Епископ переложил тонкий кинжал из левой руки в правую. В темноте, в ограниченном пространстве, кинжал куда удобнее и надежнее шпаги.
Позавчера ночью, впервые услышав скрип старых половиц, он своими криками заставил примчаться в галерею и слуг во главе с личным секретарем Ле Маслем, и брата Анри, и шурина Франсуа. Наполнив неуютный дом светом ламп, они буквально прочесали все помещения, все темные углы, но не обнаружили неведомого гостя.

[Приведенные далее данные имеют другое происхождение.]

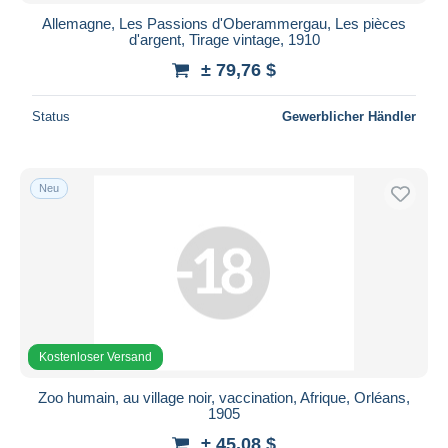
Allemagne, Les Passions d'Oberammergau, Les pièces
d'argent, Tirage vintage, 1910
± 79,76 $
Status
Gewerblicher Händler
Neu
Kostenloser Versand
Zoo humain, au village noir, vaccination, Afrique, Orléans,
1905
± 45,08 $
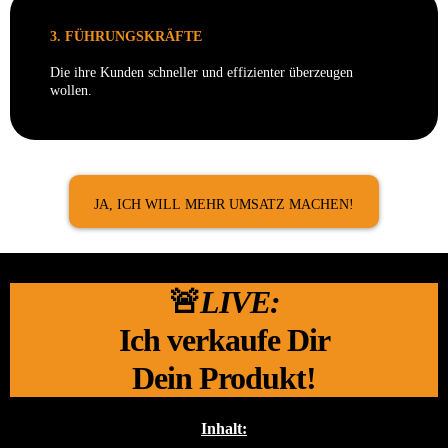
3. FÜHRUNGSKRÄFTE
Die ihre Kunden schneller und effizienter überzeugen
wollen.
JA, ICH WILL MEHR UMSATZ MACHEN!
🚨
LIVE:
Ich verkaufe Dir
Dein Produkt!
Inhalt:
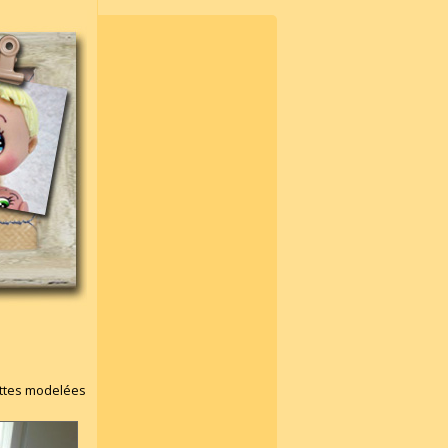
ottes modelées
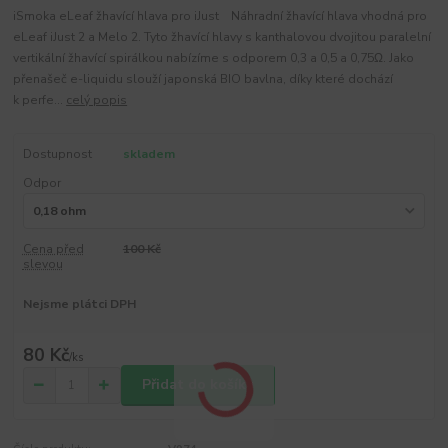
iSmoka eLeaf žhavící hlava pro iJust Náhradní žhavící hlava vhodná pro
eLeaf iJust 2 a Melo 2. Tyto žhavící hlavy s kanthalovou dvojitou paralelní
vertikální žhavící spirálkou nabízíme s odporem 0,3 a 0,5 a 0,75Ω. Jako
přenašeč e-liquidu slouží japonská BIO bavlna, díky které dochází
k perfe...
celý popis
Dostupnost
skladem
Odpor
Cena před
100 Kč
slevou
Nejsme plátci DPH
80 Kč
/
ks
Přidat do košíku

Вчера Люсон снова поднял шум – и заспанные слуги застали его посреди галереи с канделябром на дюжину свечей в одной руке и заряженным пистолем в другой. Поиски ночного посетителя опять не принесли успеха, и тогда старший брат Анри, маркиз, который переживал отлучение от двора и смерть своей супруги не менее тягостно, чем Люсон собственную ссылку в Авиньон и смерть своих надежд, – тогда старший брат Анри мягко, но настойчиво попросил отдать ему оружие. А затем сам уложил епископа в постель и какое-то время сидел рядом, настороженно, как в детстве, вглядываясь тому в изможденное бледное лицо. В свое время маленький Арман был крайне болезненным ребенком, не раз находился на самой грани между тем и этим миром, и теперь, в ссылке, его здоровье вновь изрядно пошатнулось. Но затаенная тревога в глазах Анри говорила скорее о беспокойстве за душевное здоровье Армана, нежели о братских страданиях по поводу физической боли, которая постепенно выедала опального епископа изнутри.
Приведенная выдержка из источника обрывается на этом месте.